Provide Governing Board oversight of institute operations and management. Governing Board will:
· Monitor the institute’s financial activity on a regular basis, comparing actual to budgeted revenues and expenses.
· Require an explanation of any significant variations from budgeted amounts.
· Periodically review the check register or general ledger to determine whether payroll taxes are paid promptly.
· Document approval of financial procedures and policies and major expenditures in the board meeting minutes.
· Require independent auditors to present and explain the annual financial statements to the Governing Board and to provide management letters to the Board.
· Participate in the hiring/approval to hire consultants including approving the independent auditors.
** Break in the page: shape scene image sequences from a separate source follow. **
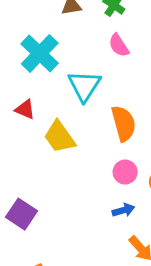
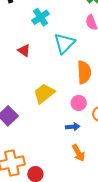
cyan cross: (40, 53) -> (41, 17), size x0.7
yellow trapezoid: (59, 137) -> (44, 93), moved, turned 75

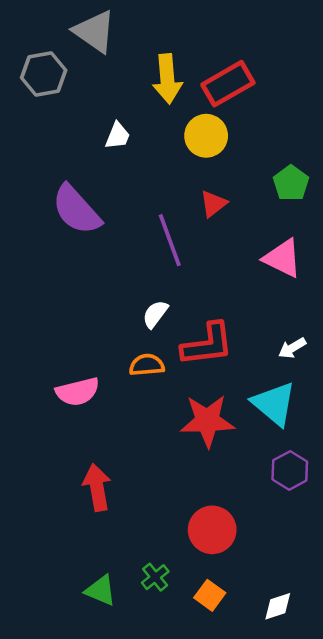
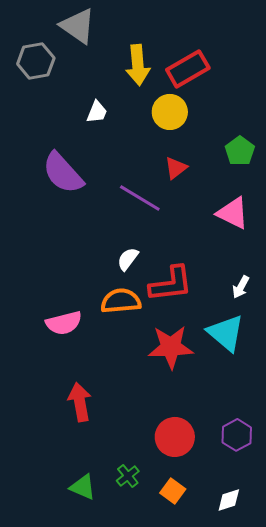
purple line: (170, 240) -> (140, 198), turned -39
white arrow: (292, 348) -> (241, 287), turned -30
orange semicircle: (147, 365) -> (121, 301), size x1.4
purple hexagon: (290, 470) -> (237, 435), moved

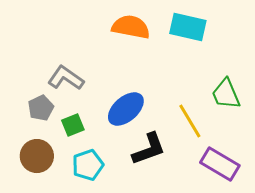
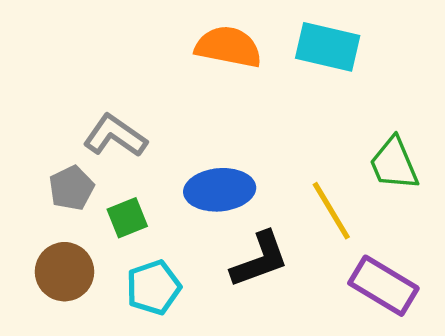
blue ellipse: (126, 109) -> (220, 190), turned 36

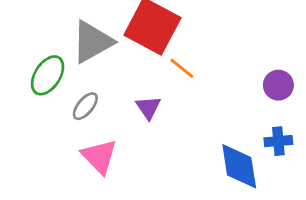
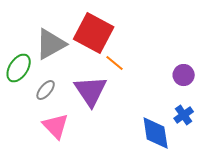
purple triangle: (148, 108) -> (91, 91), size x1.8
blue cross: (278, 141) -> (184, 115), turned -30

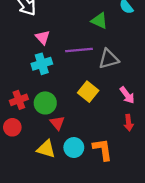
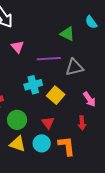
cyan cross: (42, 64) -> (33, 85), moved
green circle: (45, 103) -> (17, 120), moved
red triangle: (57, 123) -> (48, 123), moved
red arrow: (129, 123) -> (82, 123), moved

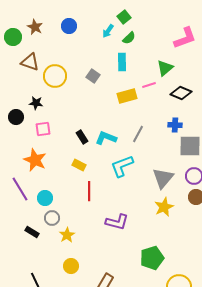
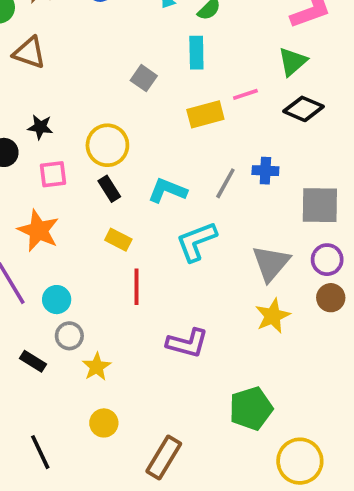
green triangle: (165, 68) -> (293, 62), moved
yellow circle: (55, 76) -> (107, 145), moved
blue cross: (175, 125) -> (265, 171), moved
black rectangle: (82, 137) -> (109, 189), moved

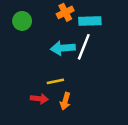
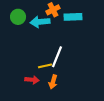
white line: (84, 47) -> (57, 57), moved
cyan arrow: (63, 48) -> (40, 22), moved

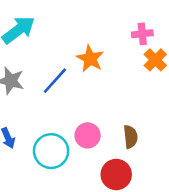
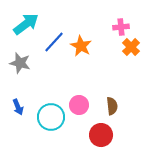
blue line: (55, 81) -> (54, 42), moved

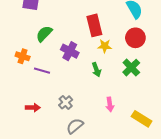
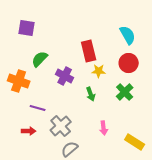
orange cross: (23, 56) -> (19, 81), size x1.5
purple line: (42, 71) -> (38, 108), moved
gray cross: (66, 102) -> (61, 126), size x1.5

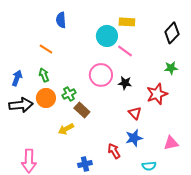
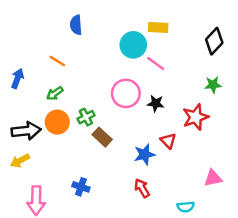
green arrow: (44, 75) -> (55, 93), turned -104
blue arrow: (17, 78) -> (17, 78), moved
yellow arrow: (66, 129) -> (20, 161), moved
blue star: (134, 138) -> (144, 154), moved
blue cross: (85, 164) -> (81, 187), moved, turned 32

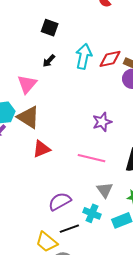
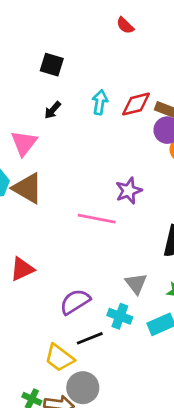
cyan arrow: (84, 56) -> (100, 102), size x0.7
red triangle: (41, 149) -> (22, 269), moved
pink line: (92, 158) -> (97, 219), moved

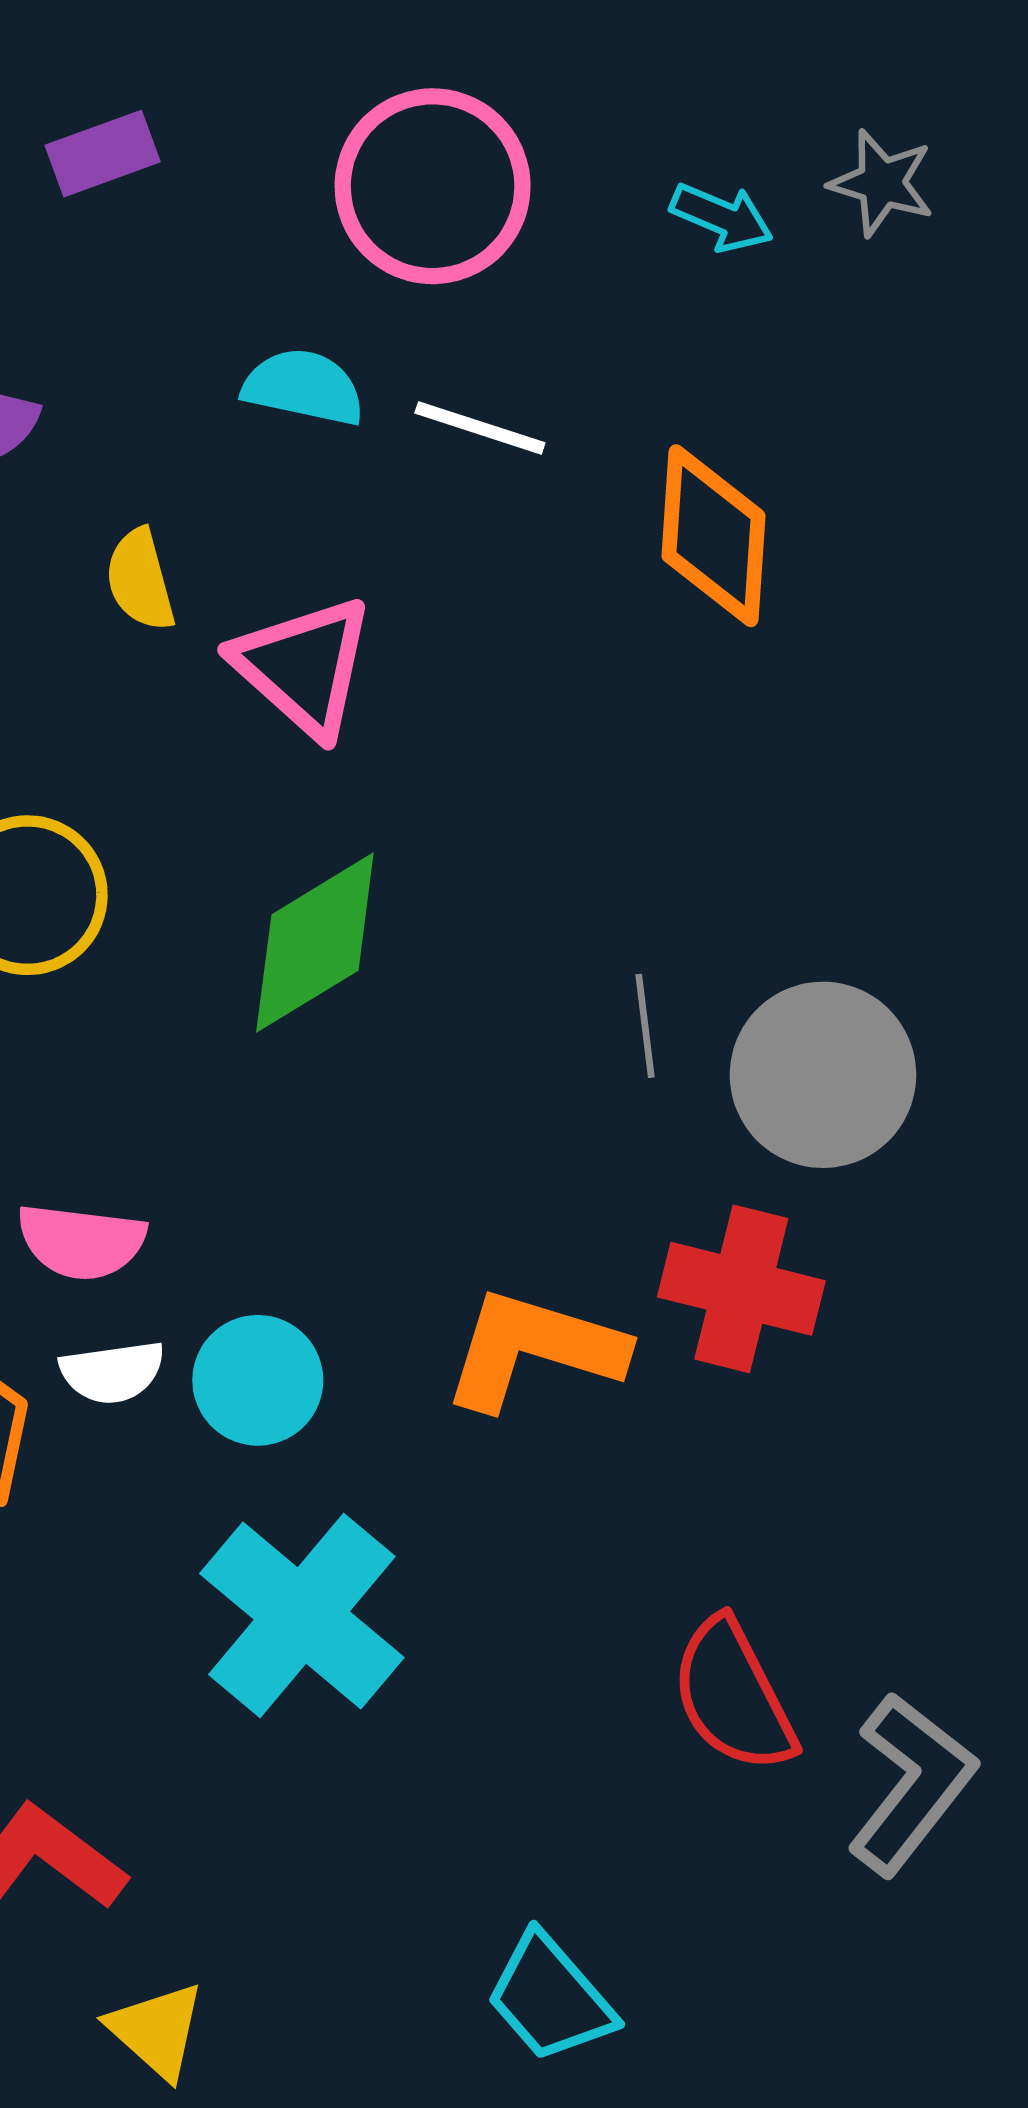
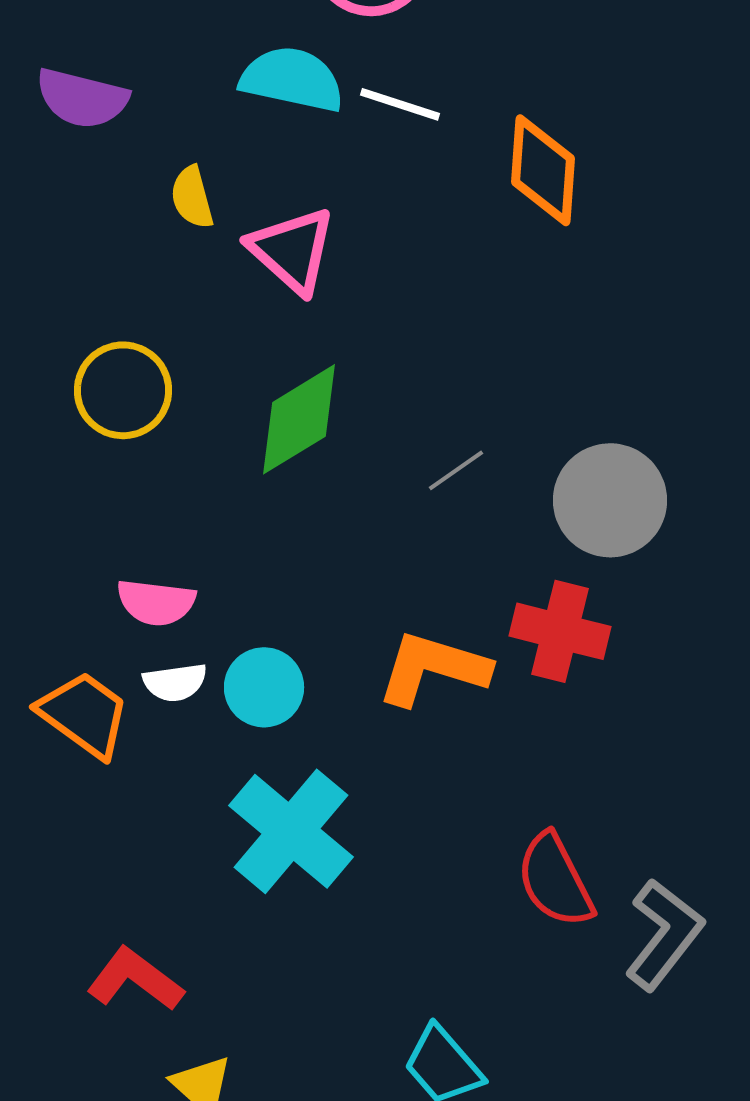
cyan semicircle: (304, 387) -> (292, 79), size x1.4
gray line: (645, 1026) -> (456, 470), moved, turned 62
Prepare all fiscal policies and procedures in writing and obtain council approval. Include policies and/or procedures for the following:
· cash disbursements
· attendance and leave
· expense and travel reimbursements
· use of agency assets
· purchasing guidelines
· petty cash
· conflicts of interest
Ensure that the Institute assets such as vehicles, computers, equipment, and other resources are used only for official business.
· Examine expense reports, credit card charges, and telephone bills periodically to determine whether charges are appropriate and related to institute business.
· Maintain vehicle logs, listing the dates, times, mileage or odometer readings, purpose of the trip, and name of the employee using the vehicle.
· Periodically review the logs to determine whether usage is appropriate and related to institute business.
· Maintain an equipment list and periodically complete an equipment inventory.
Protect petty cash funds and other cash funds.
· Limit access to petty cash funds. Keep funds in a locked box or drawer and restrict the number of employees who have access to the key.
· Require receipts for all petty cash disbursements with the date, amount received, purpose or use for the funds, and name of the employee receiving the funds listed on the receipt.
· Reconcile the petty cash fund before replenishing it.
· Limit the petty cash replenishment amount to a total that will require replenishment at least monthly.
· Keep patient funds separate from petty cash funds.
Protect cheques against fraudulent use.
· Prohibit writing cheques payable to cash.
· Deface and retain voided cheques.
· Store blank cheques in a locked drawer or cabinet, and limit access to the cheques.
· Require that cheques are to be signed only when all required information is entered on them and the documents to support them (invoices, approval) are attached.
· Require two signatures on cheques above a specified limit Governing Board. Require board member signature for the second signature above a higher specified limit (Ensure that blank cheques are not pre-signed.)
· Mark invoices “Paid” with the cheques number when cheques are issued.
· Enable hidden flags or audit trails on accounting software.
Protect cash and cheques collections.
· Ensure that all cash and cheques received are promptly recorded and deposited in the form originally received.
· Issue receipts for cash, using a pre-numbered receipt book.
· Conduct unannounced cash counts.
· Reconcile cash receipts daily with appropriate documentation (cash reports, receipt books, mail tabulations, etc.)
· Centralise cash receipts whenever possible.
Avoid or discourage related party transactions.
· Require that a written conflict of interest and code of ethics policy is in place and that it is updated annually.
· Require that related party transactions be disclosed and be approved by the Governing Board.
· Require competitive bidding for major purchases and contracts.
· Discourage the hiring of relatives and business transactions with institute.